[LISTED RECORDS]

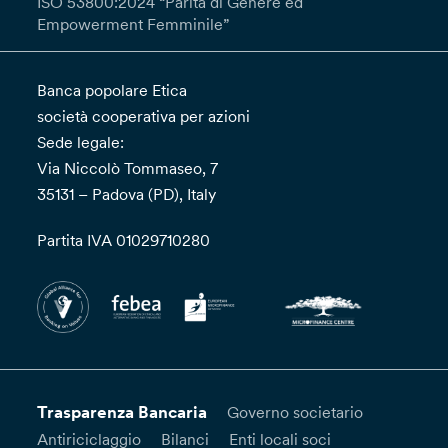
ISO 53800:2024 “Parità di Genere ed
Empowerment Femminile”
Banca popolare Etica
società cooperativa per azioni
Sede legale:
Via Niccolò Tommaseo, 7
35131 – Padova (PD), Italy
Partita IVA 01029710280
Trasparenza Bancaria
Governo societario
Antiriciclaggio
Bilanci
Enti locali soci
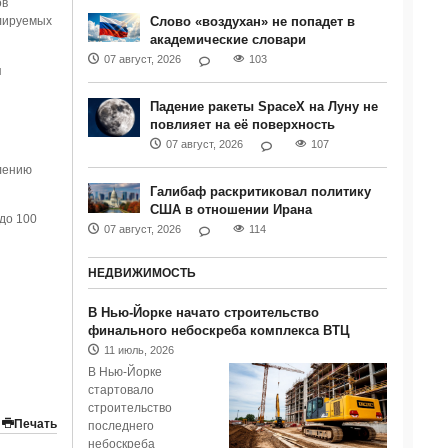
ов
Слово «воздухан» не попадет в
лируемых
академические словари
07 август, 2026
103
я
Падение ракеты SpaceX на Луну не
повлияет на её поверхность
07 август, 2026
107
лению
Галибаф раскритиковал политику
США в отношении Ирана
до 100
07 август, 2026
114
НЕДВИЖИМОСТЬ
В Нью-Йорке начато строительство
финального небоскреба комплекса ВТЦ
11 июль, 2026
В Нью-Йорке
стартовало
строительство
Печать
последнего
небоскреба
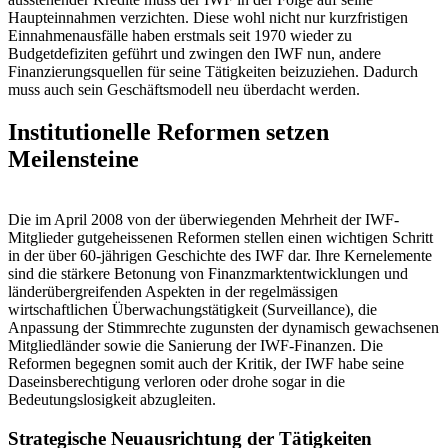
Haupteinnahmen verzichten. Diese wohl nicht nur kurzfristigen
Einnahmenausfälle haben erstmals seit 1970 wieder zu
Budgetdefiziten geführt und zwingen den IWF nun, andere
Finanzierungsquellen für seine Tätigkeiten beizuziehen. Dadurch
muss auch sein Geschäftsmodell neu überdacht werden.
Institutionelle Reformen setzen
Meilensteine
Die im April 2008 von der überwiegenden Mehrheit der IWF-
Mitglieder gutgeheissenen Reformen stellen einen wichtigen Schritt
in der über 60-jährigen Geschichte des IWF dar. Ihre Kernelemente
sind die stärkere Betonung von Finanzmarktentwicklungen und
länderübergreifenden Aspekten in der regelmässigen
wirtschaftlichen Überwachungstätigkeit (Surveillance), die
Anpassung der Stimmrechte zugunsten der dynamisch gewachsenen
Mitgliedländer sowie die Sanierung der IWF-Finanzen. Die
Reformen begegnen somit auch der Kritik, der IWF habe seine
Daseinsberechtigung verloren oder drohe sogar in die
Bedeutungslosigkeit abzugleiten.
Strategische Neuausrichtung der Tätigkeiten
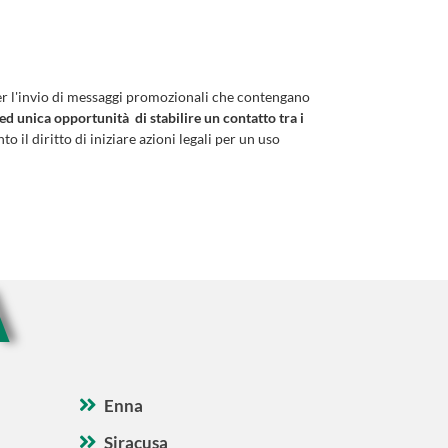
er l'invio di messaggi promozionali che contengano
 ed unica opportunità di stabilire un contatto tra i
to il diritto di iniziare azioni legali per un uso
A
Enna
Siracusa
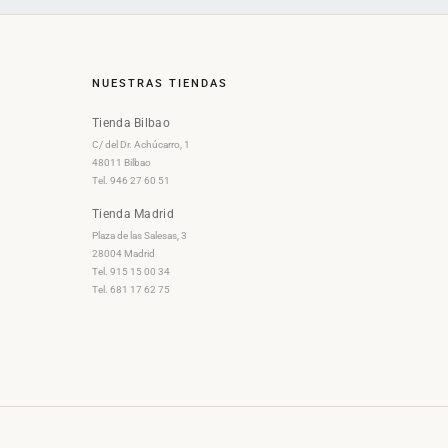
NUESTRAS TIENDAS
Tienda Bilbao
C/ del Dr. Achúcarro, 1
48011 Bilbao
Tel. 946 27 60 51
Tienda Madrid
Plaza de las Salesas, 3
28004 Madrid
Tel. 915 15 00 34
Tel. 681 17 62 75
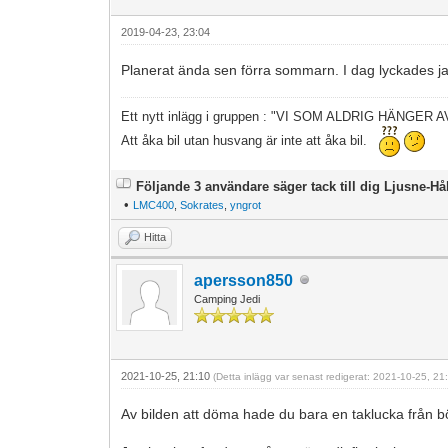
2019-04-23, 23:04
Planerat ända sen förra sommarn. I dag lyckades jag 
Ett nytt inlägg i gruppen : "VI SOM ALDRIG HÄNGER
Att åka bil utan husvang är inte att åka bil.
Följande 3 användare säger tack till dig Ljusne-Hå
•
LMC400
,
Sokrates
,
yngrot
Hitta
apersson850
Camping Jedi
2021-10-25, 21:10
(Detta inlägg var senast redigerat: 2021-10-25, 2
Av bilden att döma hade du bara en taklucka från 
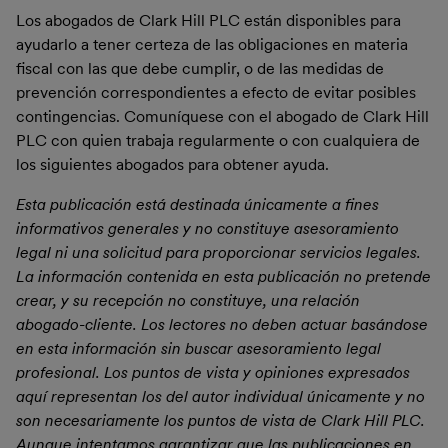
Los abogados de Clark Hill PLC están disponibles para
ayudarlo a tener certeza de las obligaciones en materia
fiscal con las que debe cumplir, o de las medidas de
prevención correspondientes a efecto de evitar posibles
contingencias. Comuníquese con el abogado de Clark Hill
PLC con quien trabaja regularmente o con cualquiera de
los siguientes abogados para obtener ayuda.
Esta publicación está destinada únicamente a fines
informativos generales y no constituye asesoramiento
legal ni una solicitud para proporcionar servicios legales.
La información contenida en esta publicación no pretende
crear, y su recepción no constituye, una relación
abogado-cliente. Los lectores no deben actuar basándose
en esta información sin buscar asesoramiento legal
profesional. Los puntos de vista y opiniones expresados ​​
aquí representan los del autor individual únicamente y no
son necesariamente los puntos de vista de Clark Hill PLC.
Aunque intentamos garantizar que las publicaciones en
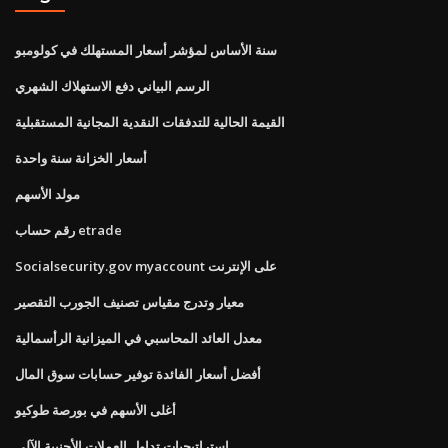
سنة الأساس لمؤشر أسعار المستهلك في كولومبو
الرسم البياني دفع الاستهلاك الشهري
القيمة الحالية للتدفقات النقدية المجانية المستقبلية
أسعار الخزانة سنة واحدة
مولد الأسهم
رقم حساب etrade
Socialsecurity.gov myaccount على الإنترنت
معيار وتدرج مقياس تصنيف الجورب التقصير
معدل العائد المحاسبي في الميزانية الرأسمالية
أفضل أسعار الفائدة توفير حسابات سوق المال
أغلى الأسهم في بورصة طوكيو
استراتيجيات تداول العملات الأجنبية الآلي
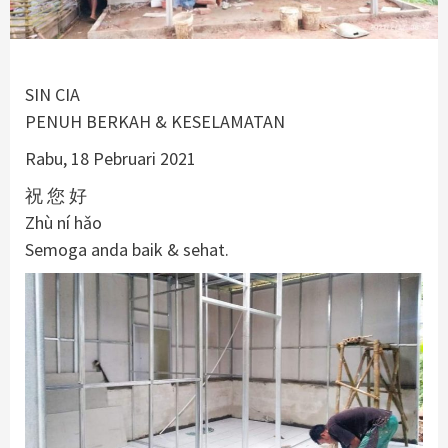
SIN CIA
PENUH BERKAH & KESELAMATAN
Rabu, 18 Pebruari 2021
祝 您 好
Zhù ní hǎo
Semoga anda baik & sehat.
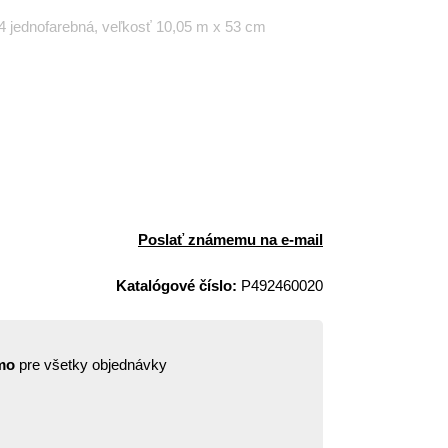
4 jednofarebná, veľkosť 10,05 m x 53 cm
Poslať známemu na e-mail
Katalógové číslo:
P492460020
mo
pre všetky objednávky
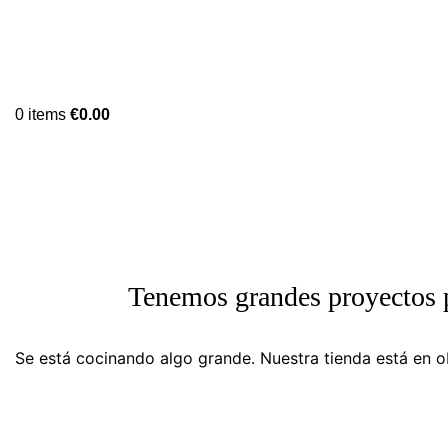
0
items
€
0.00
Tenemos grandes proyectos 
Se está cocinando algo grande. Nuestra tienda está en ob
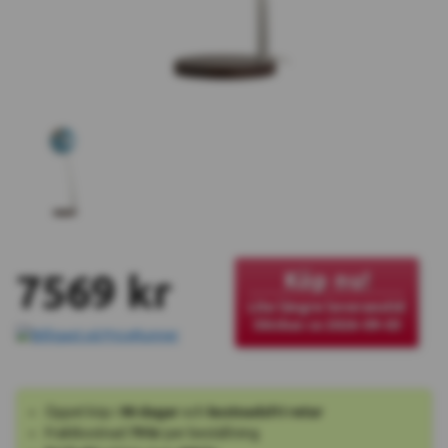
7569 kr
Köp nu!
Lite längre leveranstid
Skickas ca 2026-09-03
Öppet köp i
90 dagar
och
kostnadsfri retur
Fraktkostnad
79 kr
per beställning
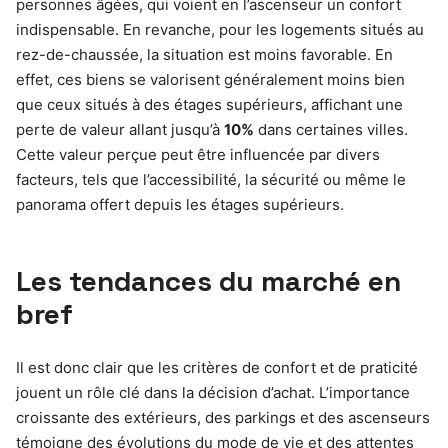
personnes âgées, qui voient en l’ascenseur un confort
indispensable. En revanche, pour les logements situés au
rez-de-chaussée, la situation est moins favorable. En
effet, ces biens se valorisent généralement moins bien
que ceux situés à des étages supérieurs, affichant une
perte de valeur allant jusqu’à
10%
dans certaines villes.
Cette valeur perçue peut être influencée par divers
facteurs, tels que l’accessibilité, la sécurité ou même le
panorama offert depuis les étages supérieurs.
Les tendances du marché en
bref
Il est donc clair que les critères de confort et de praticité
jouent un rôle clé dans la décision d’achat. L’importance
croissante des extérieurs, des parkings et des ascenseurs
témoigne des évolutions du mode de vie et des attentes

[/LISTED RECORDS]

WORK ITEM: When copying the listing, skip the pictures and keep each line exactly as written.

SOLVED PROBLEM:
ISO 53800:2024 “Parità di Genere ed
Empowerment Femminile”
Banca popolare Etica
società cooperativa per azioni
Sede legale:
Via Niccolò Tommaseo, 7
35131 – Padova (PD), Italy
Partita IVA 01029710280
Trasparenza Bancaria
Governo societario
Antiriciclaggio
Bilanci
Enti locali soci
ов
Слово «воздухан» не попадет в
лируемых
академические словари
07 август, 2026
103
я
Падение ракеты SpaceX на Луну не
повлияет на её поверхность
07 август, 2026
107
лению
Галибаф раскритиковал политику
США в отношении Ирана
до 100
07 август, 2026
114
НЕДВИЖИМОСТЬ
В Нью-Йорке начато строительство
финального небоскреба комплекса ВТЦ
11 июль, 2026
В Нью-Йорке
стартовало
строительство
Печать
последнего
небоскреба
Haupteinnahmen verzichten. Diese wohl nicht nur kurzfristigen
Einnahmenausfälle haben erstmals seit 1970 wieder zu
Budgetdefiziten geführt und zwingen den IWF nun, andere
Finanzierungsquellen für seine Tätigkeiten beizuziehen. Dadurch
muss auch sein Geschäftsmodell neu überdacht werden.
Institutionelle Reformen setzen
Meilensteine
Die im April 2008 von der überwiegenden Mehrheit der IWF-
Mitglieder gutgeheissenen Reformen stellen einen wichtigen Schritt
in der über 60-jährigen Geschichte des IWF dar. Ihre Kernelemente
sind die stärkere Betonung von Finanzmarktentwicklungen und
länderübergreifenden Aspekten in der regelmässigen
wirtschaftlichen Überwachungstätigkeit (Surveillance), die
Anpassung der Stimmrechte zugunsten der dynamisch gewachsenen
Mitgliedländer sowie die Sanierung der IWF-Finanzen. Die
Reformen begegnen somit auch der Kritik, der IWF habe seine
Daseinsberechtigung verloren oder drohe sogar in die
Bedeutungslosigkeit abzugleiten.
Strategische Neuausrichtung der Tätigkeiten
er l'invio di messaggi promozionali che contengano
 ed unica opportunità di stabilire un contatto tra i
to il diritto di iniziare azioni legali per un uso
A
Enna
Siracusa
NUESTRAS TIENDAS
Tienda Bilbao
C/ del Dr. Achúcarro, 1
48011 Bilbao
Tel. 946 27 60 51
Tienda Madrid
Plaza de las Salesas, 3
28004 Madrid
Tel. 915 15 00 34
Tel. 681 17 62 75
2019-04-23, 23:04
Planerat ända sen förra sommarn. I dag lyckades jag 
Ett nytt inlägg i gruppen : "VI SOM ALDRIG HÄNGER
Att åka bil utan husvang är inte att åka bil.
Följande 3 användare säger tack till dig Ljusne-Hå
•
LMC400
,
Sokrates
,
yngrot
Hitta
apersson850
Camping Jedi
2021-10-25, 21:10
(Detta inlägg var senast redigerat: 2021-10-25, 2
Av bilden att döma hade du bara en taklucka från 
Los abogados de Clark Hill PLC están disponibles para
ayudarlo a tener certeza de las obligaciones en materia
fiscal con las que debe cumplir, o de las medidas de
prevención correspondientes a efecto de evitar posibles
contingencias. Comuníquese con el abogado de Clark Hill
PLC con quien trabaja regularmente o con cualquiera de
los siguientes abogados para obtener ayuda.
Esta publicación está destinada únicamente a fines
informativos generales y no constituye asesoramiento
legal ni una solicitud para proporcionar servicios legales.
La información contenida en esta publicación no pretende
crear, y su recepción no constituye, una relación
abogado-cliente. Los lectores no deben actuar basándose
en esta información sin buscar asesoramiento legal
profesional. Los puntos de vista y opiniones expresados ​​
aquí representan los del autor individual únicamente y no
son necesariamente los puntos de vista de Clark Hill PLC.
Aunque intentamos garantizar que las publicaciones en
سنة الأساس لمؤشر أسعار المستهلك في كولومبو
الرسم البياني دفع الاستهلاك الشهري
القيمة الحالية للتدفقات النقدية المجانية المستقبلية
أسعار الخزانة سنة واحدة
مولد الأسهم
رقم حساب etrade
Socialsecurity.gov myaccount على الإنترنت
معيار وتدرج مقياس تصنيف الجورب التقصير
معدل العائد المحاسبي في الميزانية الرأسمالية
أفضل أسعار الفائدة توفير حسابات سوق المال
أغلى الأسهم في بورصة طوكيو
استراتيجيات تداول العملات الأجنبية الآلي
SIN CIA
PENUH BERKAH & KESELAMATAN
Rabu, 18 Pebruari 2021
祝 您 好
Zhù ní hǎo
Semoga anda baik & sehat.
4 jednofarebná, veľkosť 10,05 m x 53 cm
Poslať známemu na e-mail
Katalógové číslo:
P492460020
mo
pre všetky objednávky
0
items
€
0.00
Tenemos grandes proyectos 
Se está cocinando algo grande. Nuestra tienda está en ob
7569 kr
Köp nu!
Lite längre leveranstid
Skickas ca 2026-09-03
Öppet köp i
90 dagar
och
kostnadsfri retur
Fraktkostnad
79 kr
per beställning
personnes âgées, qui voient en l’ascenseur un confort
indispensable. En revanche, pour les logements situés au
rez-de-chaussée, la situation est moins favorable. En
effet, ces biens se valorisent généralement moins bien
que ceux situés à des étages supérieurs, affichant une
perte de valeur allant jusqu’à
10%
dans certaines villes.
Cette valeur perçue peut être influencée par divers
facteurs, tels que l’accessibilité, la sécurité ou même le
panorama offert depuis les étages supérieurs.
Les tendances du marché en
bref
Il est donc clair que les critères de confort et de praticité
jouent un rôle clé dans la décision d’achat. L’importance
croissante des extérieurs, des parkings et des ascenseurs
témoigne des évolutions du mode de vie et des attentes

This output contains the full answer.